We went to DC this year for the Fourth of July. My brother and sister-in-law live in Leesburg, just west of DC. My little brother and his girlfriend drove up from Tennessee, and we all decided to brave the crowds in downtown DC to see the annual fireworks. It was hectic and extremely crowded, but it was so much fun. Watching the fireworks explode over the Washington Monument was breathtaking!

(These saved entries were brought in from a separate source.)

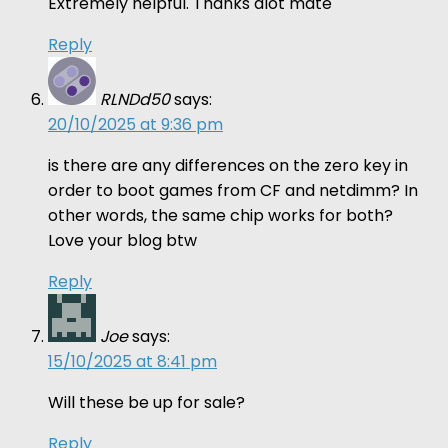
Extremely helpful. Thanks alot mate
Reply
RLNDd50
says:
20/10/2025 at 9:36 pm
is there are any differences on the zero key in
order to boot games from CF and netdimm? In
other words, the same chip works for both?
Love your blog btw
Reply
Joe
says:
15/10/2025 at 8:41 pm
Will these be up for sale?
Reply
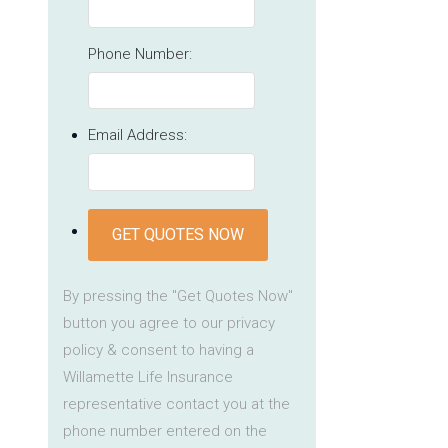
Phone Number:
Email Address:
GET QUOTES NOW
By pressing the "Get Quotes Now"
button you agree to our privacy
policy & consent to having a
Willamette Life Insurance
representative contact you at the
phone number entered on the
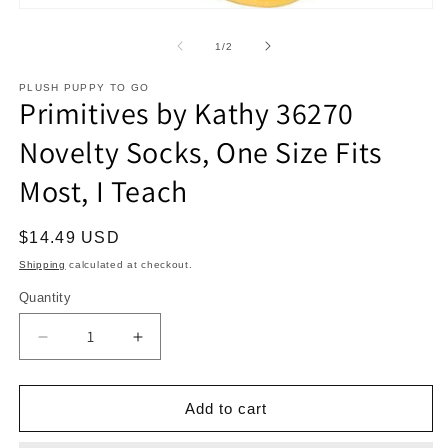
Open
media
1
of
1
/
2
in
modal
PLUSH PUPPY TO GO
Primitives by Kathy 36270
Novelty Socks, One Size Fits
Most, I Teach
Regular
$14.49 USD
price
Shipping
calculated at checkout.
Quantity
Decrease
Increase
quantity
quantity
for
for
Primitives
Primitives
Add to cart
by
by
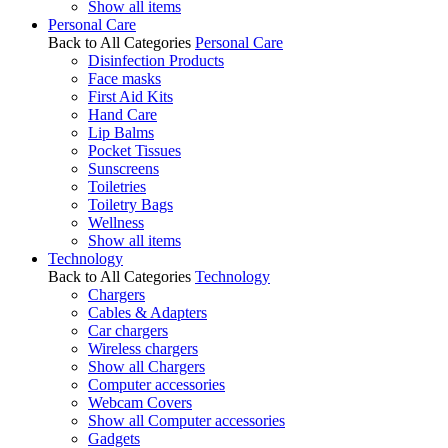
Show all items
Personal Care
Back to All Categories
Personal Care
Disinfection Products
Face masks
First Aid Kits
Hand Care
Lip Balms
Pocket Tissues
Sunscreens
Toiletries
Toiletry Bags
Wellness
Show all items
Technology
Back to All Categories
Technology
Chargers
Cables & Adapters
Car chargers
Wireless chargers
Show all Chargers
Computer accessories
Webcam Covers
Show all Computer accessories
Gadgets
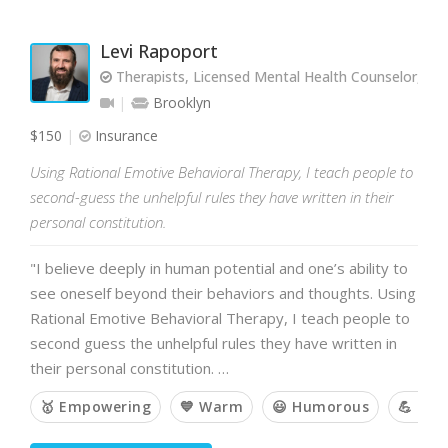
Levi Rapoport
Therapists, Licensed Mental Health Counselor, L
Brooklyn
$150
Insurance
Using Rational Emotive Behavioral Therapy, I teach people to
second-guess the unhelpful rules they have written in their
personal constitution.
"I believe deeply in human potential and one’s ability to
see oneself beyond their behaviors and thoughts. Using
Rational Emotive Behavioral Therapy, I teach people to
second guess the unhelpful rules they have written in
their personal constitution. …
🥇 Empowering
💙 Warm
😃 Humorous
💪 Cha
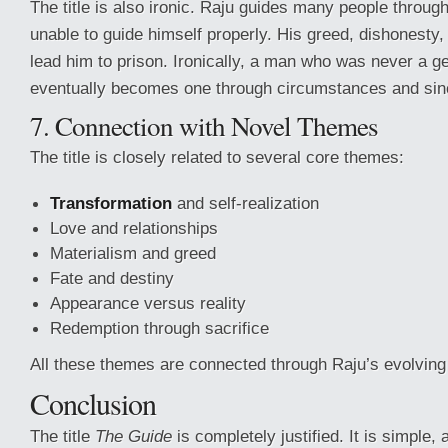
The title is also ironic. Raju guides many people througho
unable to guide himself properly. His greed, dishonesty
lead him to prison. Ironically, a man who was never a g
eventually becomes one through circumstances and sinc
7. Connection with Novel Themes
The title is closely related to several core themes:
Transformation
and self-realization
Love and relationships
Materialism and greed
Fate and destiny
Appearance versus reality
Redemption through sacrifice
All these themes are connected through Raju’s evolving 
Conclusion
The title
The Guide
is completely justified. It is simple,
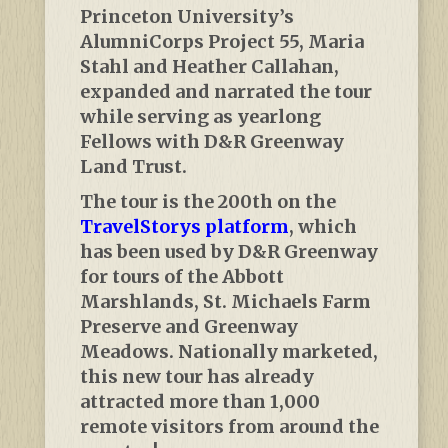
Princeton University’s
AlumniCorps Project 55, Maria
Stahl and Heather Callahan,
expanded and narrated the tour
while serving as yearlong
Fellows with D&R Greenway
Land Trust.
The tour is the 200th on the
TravelStorys platform
, which
has been used by D&R Greenway
for tours of the Abbott
Marshlands, St. Michaels Farm
Preserve and Greenway
Meadows. Nationally marketed,
this new tour has already
attracted more than 1,000
remote visitors from around the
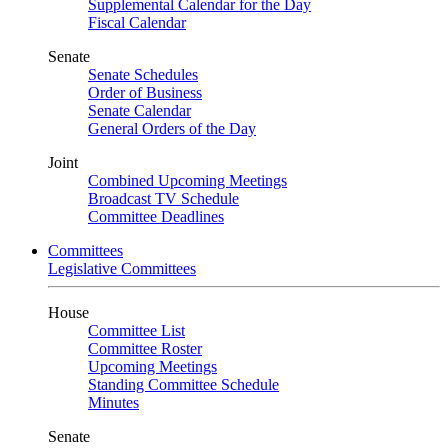
Supplemental Calendar for the Day
Fiscal Calendar
Senate
Senate Schedules
Order of Business
Senate Calendar
General Orders of the Day
Joint
Combined Upcoming Meetings
Broadcast TV Schedule
Committee Deadlines
Committees
Legislative Committees
House
Committee List
Committee Roster
Upcoming Meetings
Standing Committee Schedule
Minutes
Senate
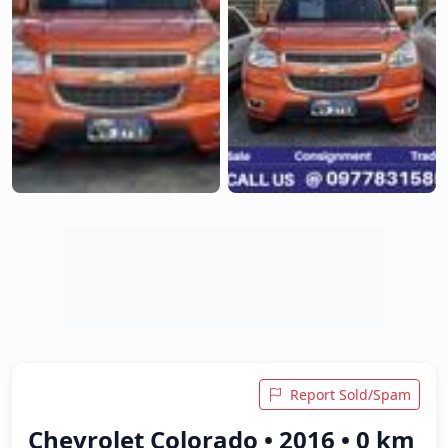
Report Sold/Spam
Chevrolet Colorado • 2016 • 0 km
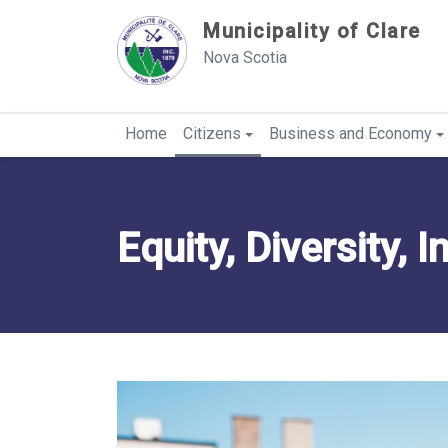
Sauter au contenu
Municipality of Clare
Nova Scotia
Home
Citizens
Business and Economy
Equity, Diversity, 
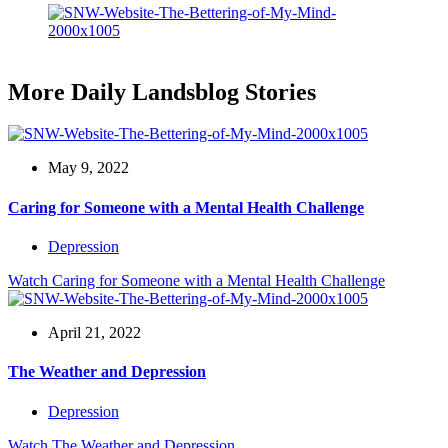
More Daily Landsblog Stories
May 9, 2022
Caring for Someone with a Mental Health Challenge
Depression
Watch
Caring for Someone with a Mental Health Challenge
April 21, 2022
The Weather and Depression
Depression
Watch
The Weather and Depression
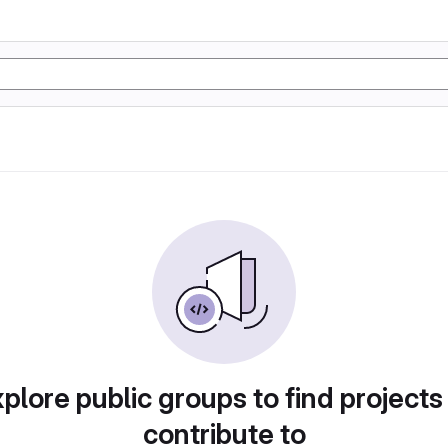
plore public groups to find projects
contribute to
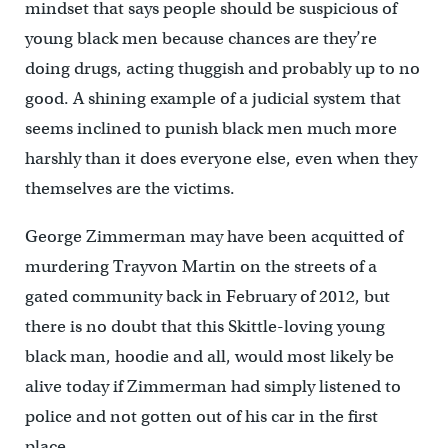
mindset that says people should be suspicious of
young black men because chances are they’re
doing drugs, acting thuggish and probably up to no
good. A shining example of a judicial system that
seems inclined to punish black men much more
harshly than it does everyone else, even when they
themselves are the victims.
George Zimmerman may have been acquitted of
murdering Trayvon Martin on the streets of a
gated community back in February of 2012, but
there is no doubt that this Skittle-loving young
black man, hoodie and all, would most likely be
alive today if Zimmerman had simply listened to
police and not gotten out of his car in the first
place.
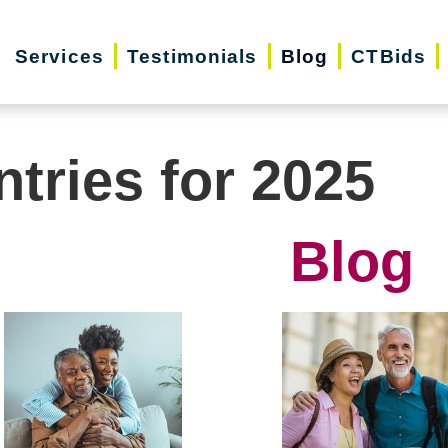
Services
Testimonials
Blog
CTBids
ntries for 2025
Blog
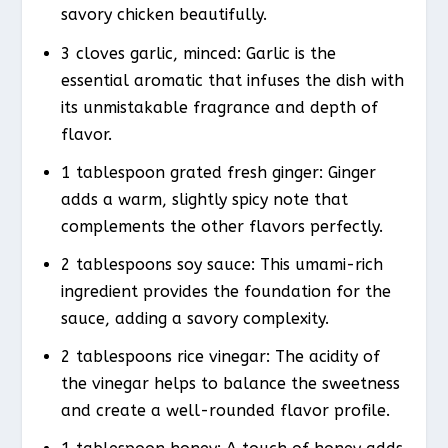
savory chicken beautifully.
3 cloves garlic, minced: Garlic is the
essential aromatic that infuses the dish with
its unmistakable fragrance and depth of
flavor.
1 tablespoon grated fresh ginger: Ginger
adds a warm, slightly spicy note that
complements the other flavors perfectly.
2 tablespoons soy sauce: This umami-rich
ingredient provides the foundation for the
sauce, adding a savory complexity.
2 tablespoons rice vinegar: The acidity of
the vinegar helps to balance the sweetness
and create a well-rounded flavor profile.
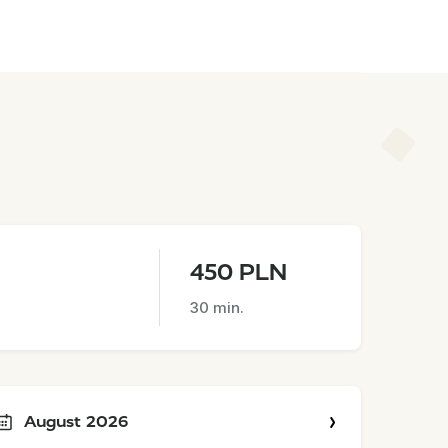
450 PLN
30 min.
August 2026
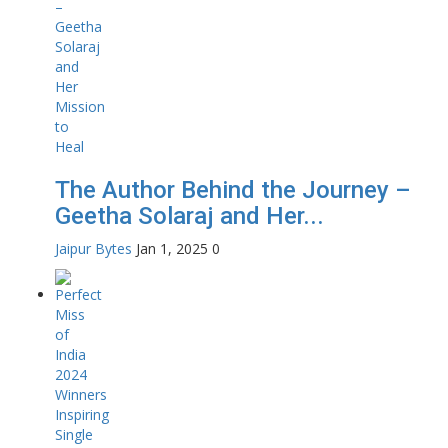
The Author Behind the Journey –
Geetha Solaraj and Her...
Jaipur Bytes
Jan 1, 2025
0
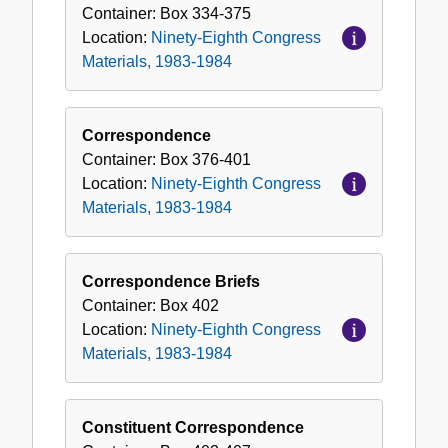
Congress
Container:
Box
334-375
Materials,
Location:
Ninety-Eighth Congress
1983-
Materials, 1983-1984
1984
Correspondence
Container:
Box
376-401
Location:
Ninety-Eighth Congress
Materials, 1983-1984
Correspondence Briefs
Container:
Box
402
Location:
Ninety-Eighth Congress
Materials, 1983-1984
Constituent Correspondence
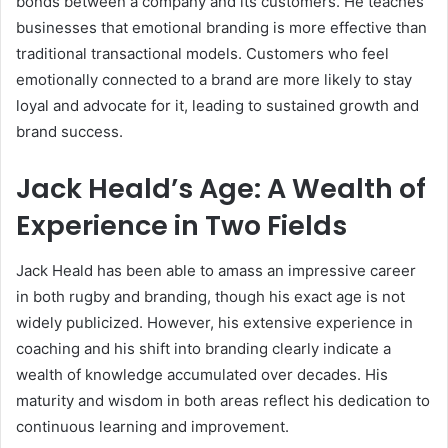
bonds between a company and its customers. He teaches
businesses that emotional branding is more effective than
traditional transactional models. Customers who feel
emotionally connected to a brand are more likely to stay
loyal and advocate for it, leading to sustained growth and
brand success.
Jack Heald’s Age: A Wealth of
Experience in Two Fields
Jack Heald has been able to amass an impressive career
in both rugby and branding, though his exact age is not
widely publicized. However, his extensive experience in
coaching and his shift into branding clearly indicate a
wealth of knowledge accumulated over decades. His
maturity and wisdom in both areas reflect his dedication to
continuous learning and improvement.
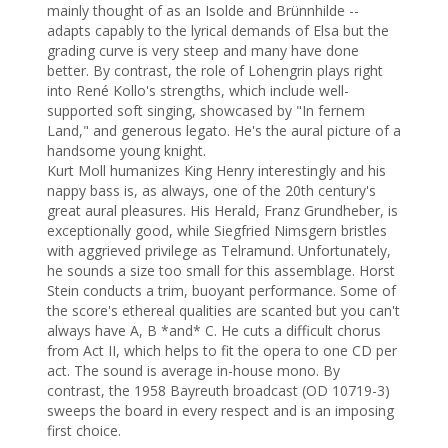
mainly thought of as an Isolde and Brünnhilde -- 
adapts capably to the lyrical demands of Elsa but the 
grading curve is very steep and many have done 
better. By contrast, the role of Lohengrin plays right 
into René Kollo's strengths, which include well-
supported soft singing, showcased by "In fernem 
Land," and generous legato. He's the aural picture of a 
handsome young knight.

Kurt Moll humanizes King Henry interestingly and his 
nappy bass is, as always, one of the 20th century's 
great aural pleasures. His Herald, Franz Grundheber, is 
exceptionally good, while Siegfried Nimsgern bristles 
with aggrieved privilege as Telramund. Unfortunately, 
he sounds a size too small for this assemblage. Horst 
Stein conducts a trim, buoyant performance. Some of 
the score's ethereal qualities are scanted but you can't 
always have A, B *and* C. He cuts a difficult chorus 
from Act II, which helps to fit the opera to one CD per 
act. The sound is average in-house mono. By 
contrast, the 1958 Bayreuth broadcast (OD 10719-3) 
sweeps the board in every respect and is an imposing 
first choice.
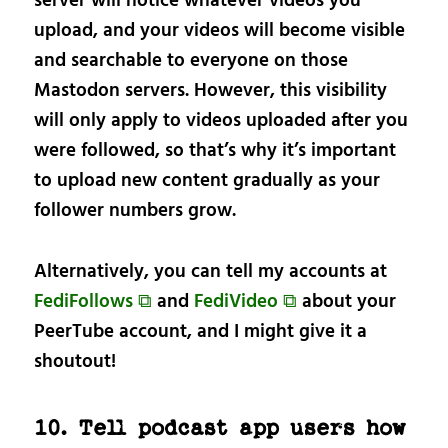
server will notice whatever videos you
upload, and your videos will become visible
and searchable to everyone on those
Mastodon servers. However, this visibility
will only apply to videos uploaded after you
were followed, so that’s why it’s important
to upload new content gradually as your
follower numbers grow.
Alternatively, you can tell my accounts at
FediFollows ⧉
and
FediVideo ⧉
about your
PeerTube account, and I might give it a
shoutout!
10. Tell podcast app users how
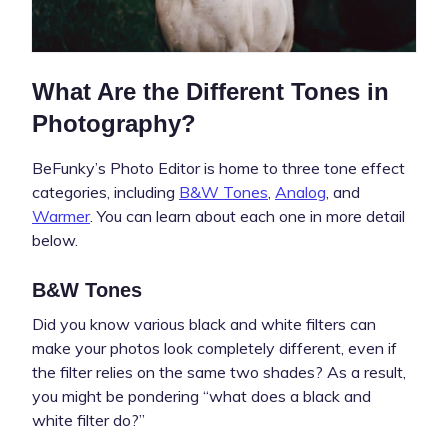
What Are the Different Tones in
Photography?
BeFunky’s Photo Editor is home to three tone effect
categories, including
B&W Tones
,
Analog
, and
Warmer
. You can learn about each one in more detail
below.
B&W Tones
Did you know various black and white filters can
make your photos look completely different, even if
the filter relies on the same two shades? As a result,
you might be pondering “what does a black and
white filter do?”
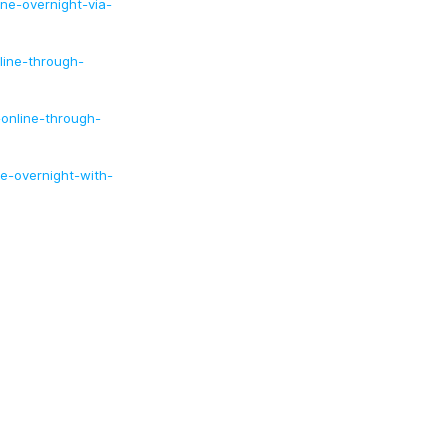
ne-overnight-via-
ine-through-
online-through-
e-overnight-with-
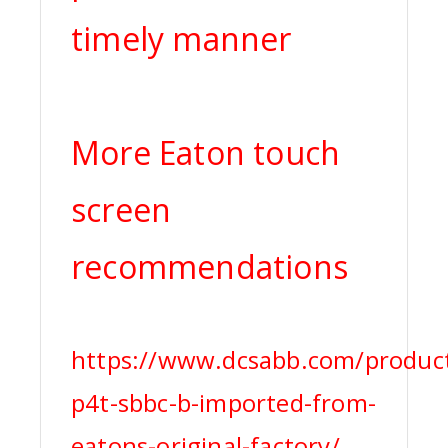
timely manner
More Eaton touch
screen
recommendations
https://www.dcsabb.com/produc
p4t-sbbc-b-imported-from-
eatons-original-factory/,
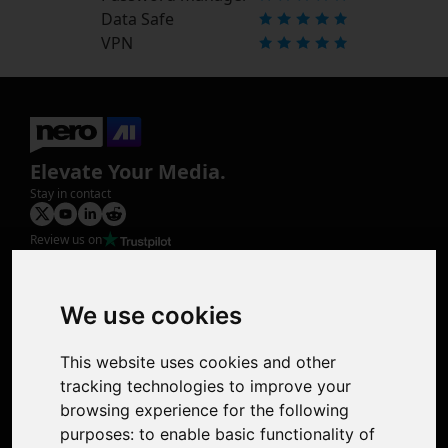
Data Safe
VPN
Elevate Your Media.
Stay in contact
Review us on
Product
Image Upscaler
Photo Restoration
We use cookies
Face Animation
Colorize Photo
This website uses cookies and other
Photo Tagger
tracking technologies to improve your
Nero Score
browsing experience for the following
Nero Platinum
purposes:
to enable basic functionality of
Support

My older brother, Seth, is in the Air Force, and my mom served in the Army. Though neither one of them has fought in a war, they still sacrificed for our country. Our American lives are lavish: grocery stores on every corner, shopping malls, restaurants, clean water, and air conditioning. So many people all over the world don't know where their next meal will come from. Many live in fear. Americans are quick to forget. Men have died. Sons have died. Fathers and mothers have died. Why do we wait until July 4th to remember these sacrifices?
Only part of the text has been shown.